Even California Governor Jerry Brown admits that there will be pain associated with such a substantial minimum wage hike, but that he is obliged to accommodate the “principle” of mandatory wage growth commensurate with income levels that can support a family. This contention might be the most frustrating misconception about the minimum wage — it was never designed to be a single-source income sufficient to sustain a household. If that’s the most frustrating claim made by minimum wage activists, the most galling is the contention from some academics that the law’s losers deserve their lot.

“Why shouldn’t we in fact accept job loss?” asks New School economics and urban policy professor David Howell, who’s about to publish a white paper on the subject. “What’s so bad about getting rid of crappy jobs, forcing employers to upgrade, and having a serious program to compensate anyone who is in the slightest way harmed by that?” [emphasis added]

And you thought conservatives were heartless. At least the right demonstrates some regard for an individual’s own labor and values the stable neighborhoods that develop around a culture of productivity and industriousness.

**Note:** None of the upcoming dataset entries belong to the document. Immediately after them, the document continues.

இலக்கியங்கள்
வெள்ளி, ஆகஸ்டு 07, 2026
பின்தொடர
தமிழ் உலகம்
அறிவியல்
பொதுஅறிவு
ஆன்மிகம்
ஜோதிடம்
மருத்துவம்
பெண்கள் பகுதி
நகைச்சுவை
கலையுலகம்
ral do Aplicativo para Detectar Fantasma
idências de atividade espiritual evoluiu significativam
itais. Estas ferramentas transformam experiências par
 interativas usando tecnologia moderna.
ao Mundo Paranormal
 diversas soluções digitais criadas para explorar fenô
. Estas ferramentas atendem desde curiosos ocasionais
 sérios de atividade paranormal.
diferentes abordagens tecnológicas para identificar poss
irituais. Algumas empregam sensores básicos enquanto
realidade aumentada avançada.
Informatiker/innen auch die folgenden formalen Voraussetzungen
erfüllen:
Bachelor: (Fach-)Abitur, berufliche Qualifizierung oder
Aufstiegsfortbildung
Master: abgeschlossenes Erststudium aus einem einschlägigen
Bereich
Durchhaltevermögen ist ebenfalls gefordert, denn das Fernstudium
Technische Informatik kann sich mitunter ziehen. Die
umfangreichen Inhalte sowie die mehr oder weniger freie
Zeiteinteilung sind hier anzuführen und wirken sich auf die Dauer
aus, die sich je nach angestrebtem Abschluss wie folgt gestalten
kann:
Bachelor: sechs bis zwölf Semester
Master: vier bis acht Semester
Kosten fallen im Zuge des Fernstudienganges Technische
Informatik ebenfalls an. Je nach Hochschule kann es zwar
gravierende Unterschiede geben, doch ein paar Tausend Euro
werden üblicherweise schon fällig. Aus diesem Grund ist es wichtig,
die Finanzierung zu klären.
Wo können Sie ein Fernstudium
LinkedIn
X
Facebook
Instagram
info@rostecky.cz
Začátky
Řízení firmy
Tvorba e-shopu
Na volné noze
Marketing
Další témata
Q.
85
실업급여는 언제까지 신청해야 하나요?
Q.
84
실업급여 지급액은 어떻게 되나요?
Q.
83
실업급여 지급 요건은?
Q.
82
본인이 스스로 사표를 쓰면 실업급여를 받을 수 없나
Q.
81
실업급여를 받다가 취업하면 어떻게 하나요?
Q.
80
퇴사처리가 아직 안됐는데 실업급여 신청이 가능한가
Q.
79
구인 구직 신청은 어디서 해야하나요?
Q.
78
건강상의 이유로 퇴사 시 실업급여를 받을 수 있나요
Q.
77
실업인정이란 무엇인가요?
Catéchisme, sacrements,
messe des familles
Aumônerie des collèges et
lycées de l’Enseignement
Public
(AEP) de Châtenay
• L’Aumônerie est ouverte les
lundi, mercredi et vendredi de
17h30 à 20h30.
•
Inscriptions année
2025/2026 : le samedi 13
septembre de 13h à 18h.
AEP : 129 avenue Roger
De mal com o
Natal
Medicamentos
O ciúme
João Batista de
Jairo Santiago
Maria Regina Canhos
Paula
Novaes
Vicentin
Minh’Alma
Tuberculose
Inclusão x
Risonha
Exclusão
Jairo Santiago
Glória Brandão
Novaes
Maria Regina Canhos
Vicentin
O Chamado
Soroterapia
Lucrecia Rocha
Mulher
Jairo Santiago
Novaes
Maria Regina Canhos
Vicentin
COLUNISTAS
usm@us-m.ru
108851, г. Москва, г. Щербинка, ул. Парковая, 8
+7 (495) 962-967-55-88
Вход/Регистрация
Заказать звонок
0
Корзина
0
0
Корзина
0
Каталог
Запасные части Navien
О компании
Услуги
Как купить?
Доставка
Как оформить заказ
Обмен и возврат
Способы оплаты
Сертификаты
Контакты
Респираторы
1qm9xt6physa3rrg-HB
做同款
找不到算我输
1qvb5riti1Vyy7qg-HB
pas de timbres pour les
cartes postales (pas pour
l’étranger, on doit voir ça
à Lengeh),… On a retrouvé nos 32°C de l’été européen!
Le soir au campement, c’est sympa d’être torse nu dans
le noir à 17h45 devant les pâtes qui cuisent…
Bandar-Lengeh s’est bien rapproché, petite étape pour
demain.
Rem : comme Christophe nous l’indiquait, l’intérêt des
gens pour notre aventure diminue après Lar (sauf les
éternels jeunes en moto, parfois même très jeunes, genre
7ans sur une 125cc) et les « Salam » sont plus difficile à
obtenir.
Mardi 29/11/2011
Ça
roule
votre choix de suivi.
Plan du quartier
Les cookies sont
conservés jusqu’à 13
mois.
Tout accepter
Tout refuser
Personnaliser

DePillis’ report closes with a note of uncertainty. We’re in “uncharted waters” here; anything could happen. But the effects of dramatic minimum wage hikes on low margin businesses are almost always the same; fewer hours and less work for employees, reduced product or service quality, and, when all else fails, higher prices for consumers. “The thought process is that you’re going to put more money in people’s pockets,” said Albuquerque café owner Myra Ghattas in a recent L.A. Times report who is struggling to accommodate just a $1 hike in his state’s minimum wage. “In theory, that makes sense. But people end up getting hours cut, and they don’t actually make any more money.”

For larger firms that can afford to simply eliminate minimum wage positions by replacing them with a touch-screen self-service station, for example, the choice becomes a no-brainer. The self-styled most compassionate among us believe that the priority should be providing those who have their position eliminated as a result of this law with government benefits as soon as possible. While their solution to the problem they created mitigates some immediate suffering, it also robs the newly jobless of their sense of agency and pride. Families deteriorate, neighborhoods follow, and social cohesion worsens.

If there is one particular social benefit to these minimum wage laws, it would be that they have led liberals to let their veil slip. For too many on the left, the ends always justify the means, even if those means are willfully deceptive. The progressive project demands compromises from us all.